Seguro de superarse a sí mismo en espectacularidad, Vargas cerró el libro en la Biblioteca y abrió una caja de cartón. De ella extrajo, ante la mirada de un público mayoritariamente maduro que se puso a sacar fotos al unísono con sus celulares como turistas japoneses en el Louvre, eso que vi sin saber qué vi. Sí sé quién: era Ginito, el perro de Miyamoto. 

Enroscado con naturalidad como si durmiera, del tamaño de un gato, cubierto de su pelaje color miel que algunos se animaron a tocar, con ojos que brillaban sin ser de vidrio sino los suyos originales, Ginito no estaba ni vivo ni muerto. Era otro estado, uno que Miyamoto creó en la soledad de su laboratorio doméstico de Rosario. El público no dijo "oh", como había previsto el escritor, sino "ah". Un "ah" de ternura, como el que inspira un animalito vivo. Las pequeñas patitas de Ginito, cruzadas una sobre otra en la pose natural que él mismo había tomado; su hocico fino y sus orejas suaves inspiraban ternura y algo más profundo, un sentimiento que me llevó horas descifrar. 

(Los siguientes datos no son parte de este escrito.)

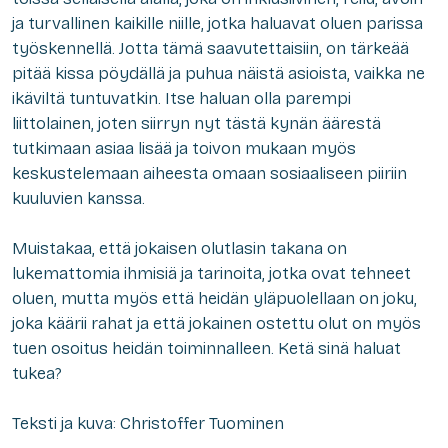
ja turvallinen kaikille niille, jotka haluavat oluen parissa
työskennellä. Jotta tämä saavutettaisiin, on tärkeää
pitää kissa pöydällä ja puhua näistä asioista, vaikka ne
ikäviltä tuntuvatkin. Itse haluan olla parempi
liittolainen, joten siirryn nyt tästä kynän äärestä
tutkimaan asiaa lisää ja toivon mukaan myös
keskustelemaan aiheesta omaan sosiaaliseen piiriin
kuuluvien kanssa.
Muistakaa, että jokaisen olutlasin takana on
lukemattomia ihmisiä ja tarinoita, jotka ovat tehneet
oluen, mutta myös että heidän yläpuolellaan on joku,
joka käärii rahat ja että jokainen ostettu olut on myös
tuen osoitus heidän toiminnalleen. Ketä sinä haluat
tukea?
Teksti ja kuva: Christoffer Tuominen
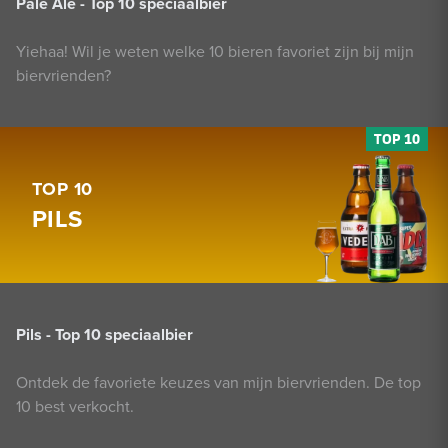
Pale Ale - Top 10 speciaalbier
Yiehaa! Wil je weten welke 10 bieren favoriet zijn bij mijn
biervrienden?
TOP 10
PILS
Pils - Top 10 speciaalbier
Ontdek de favoriete keuzes van mijn biervrienden. De top
10 best verkocht.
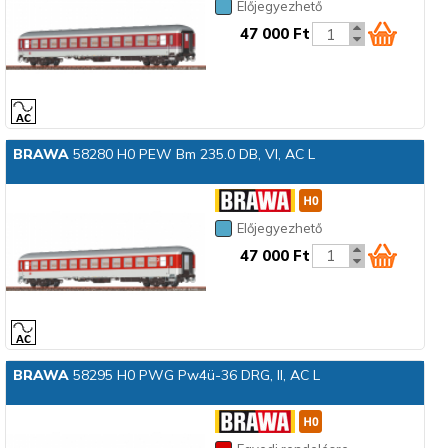
Előjegyezhető
47 000 Ft
BRAWA
58280 H0 PEW Bm 235.0 DB, VI, AC L
Előjegyezhető
47 000 Ft
BRAWA
58295 H0 PWG Pw4ü-36 DRG, II, AC L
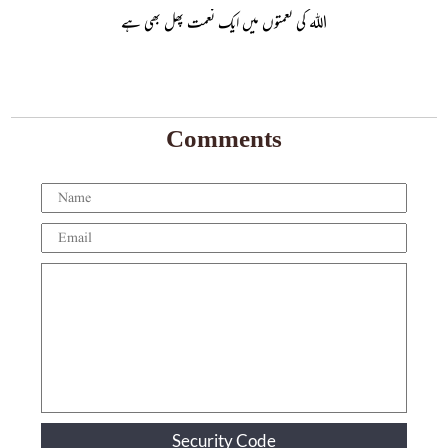
اللہ کی نعمتوں میں ایک نعمت پھل بھی ہے
Comments
Security Code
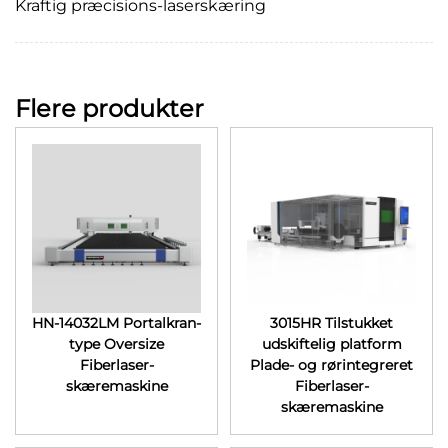
Kraftig præcisions-laserskæring
Flere produkter
HN-14032LM Portalkran-
3015HR Tilstukket
type Oversize
udskiftelig platform
Fiberlaser-
Plade- og rørintegreret
skæremaskine
Fiberlaser-
skæremaskine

Esa noche, en mi casa, me brotaban lágrimas de emoción al sentir que había visto a un animalito regresado de la muerte, vuelto a la vida... ¡pero estaba muerto! ¿Estaba muerto? Al otro día encontré las palabras. El prodigio del alquimista Miyamoto consistió en infundir a un cuerpo muerto la sustancia de una vida sin conciencia. Miyamoto aisló la esencia de la vida para sostenerla eternamente, sólo que sin la conciencia que suele acompañarla. La vida misma: eso vi, eso vimos en Ginito. Lo que nos une al planeta, lo que perdemos al morir. Ginito lo había perdido y su amo se lo había devuelto, pero sin despertarlo de su sueño. Así estará Teresa Colombo de Miyamoto en la Facultad de Medicina de Rosario.

Y Vargas, al escribir la biografía de aquel genio incomprendido, emuló su modo de hacer, su poética. No confeccionó la taxidermia de una ficción, dejando sólo la piel de la realidad y rellenándola con invenciones, sino que tomó los documentos y testimonios de unos hechos tan extraordinarios como olvidados y les inyectó la auxesina vivificante de una escritura literaria. Además de esta obra, donó cartas de Miyamoto al museo de San Lorenzo donde lo presentó. Ahora quiere donar a Ginito al Museo Ángel Gallardo. Que un perro sea parte de un archivo me recuerda a esa frase de Derrida: un archivo es lo que no necesito alimentar. Ojalá se lo adopten y Ginito se convierta en una mascota rosarina entrañable; como el perro Mendieta, pero con un cuerpo de verdad.